В ответ он только косо посмотрел в мою сторону. Почти все барачные были на моей стороне, радовались моей победе. С того дня Жав присмирел, и скоро все его бывшие дружки отвернулись от него. На первых порах мне нравилась роль покровителя обиженных, и вел я себя по тюремным понятиям чересчур даже благородно. Но со временем безраздельно принадлежавшая мне власть превратила меня в такого же подонка, как Жав. Соседи по нарам шарахались от меня и возненавидели не меньше, чем прежде Жава. Видно, в те дни характер у меня испортился…
Цэрэнцоо сочувственно посмотрела на меня.
— Потерять себя в самом деле можно за один день… Вернуть уважение людей гораздо труднее, но возможно. Постарайся, как это ни трудно, вычеркнуть из памяти свое прошлое, больше доверять друзьям, бережно взращивать в себе добрые побуждения.
— Тебе я всегда доверял, Цэрэнцоо, с первого дня, как с тобой познакомился, а вот в себя верю гораздо меньше. Так и кажется, что меня в любой момент может занести невесть куда.
— Нет, Жамбал, так нельзя. От неверия в себя ты, возможно, и распускаешься порой, даешь выход застрявшему глубоко в тебе озлоблению. Но это не жизнь, а жалкое существование.
— Почему это?
— Потому что для тебя оно означает возможность вернуться на старый путь. А подталкивает тебя туда неверие в самого себя.
— Это ты слишком, Цэрэнцоо.
— Напрасно сомневаешься. Ты человек и должен оправдать свое человеческое предназначение. Не разрешай себе обижать друзей. Они заботятся о тебе, как мать, которую ты не успел убедить, что исправился. Я уверена, что ты достигнешь любой самой высокой цели, если будешь тверд в своих делах и намерениях… Мне пора, а то опоздаю ребенка забрать из сада.
Цэрэнцоо ушла, а я, взволнованный, думал о ней, о товарищах из бригады, о том, какие они все хорошие люди, и как я бываю неправ по отношению к ним.

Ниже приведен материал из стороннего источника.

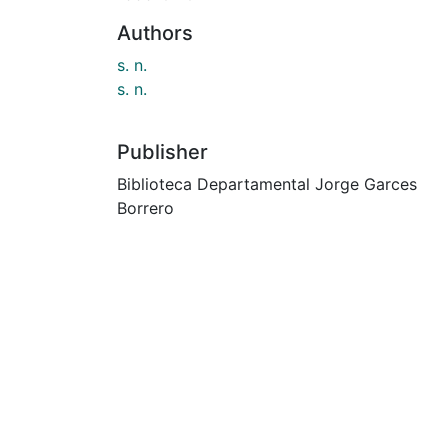
Authors
s. n.
s. n.
Publisher
Biblioteca Departamental Jorge Garces
Borrero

Взять хоть Цэрэнцоо. Сколько было у нее из-за меня неприятностей. Возится со мной как с маленьким, а на ее плечах и работа ответственная, и дом, и семья. Да и другие относятся ко мне, как к человеку, помогают забыть проклятое прошлое. А чем я отвечаю на их внимание? Чуть стал работать получше — уж и зазнался! Начал в нос всем тыкать, что иду впереди. А упрекнут меня — тут же в бутылку лезу. Надо быть к себе строже, использовать для себя те же мерки, которые сам к другим людям прикладываю… Я оделся и вышел на улицу. Короткий зимний день уже кончался. Солнце село, покалывал морозец. Мысли мои приняли другое направление. Почему не сообразил пойти с Цэрэнцоо, трудно же ей одной тащить ребенка в такой холод. Надо было помочь. Интересно, где ее муж? Несколько раз был у нее дома и никогда не заставал. Может, он тоже гусь вроде меня. Ударился в бега, скрывается, а Цэрэнцоо мучайся одна… Но почему одна? Разве я не хотел бы быть с нею вдвоем? Очень хотел бы! На седьмом небе оказался бы, согласись она стать моей женой. Ведь она такая умная, обходительная, понимающая!.. Да только разве пойдет она за меня? Разве такие, как я, могут быть надежной опорой? Стану мужем — и начну самодурствовать, норов свой дурацкий показывать. А что — не так?.. Но до чего же хороша она, Цэрэнцоо!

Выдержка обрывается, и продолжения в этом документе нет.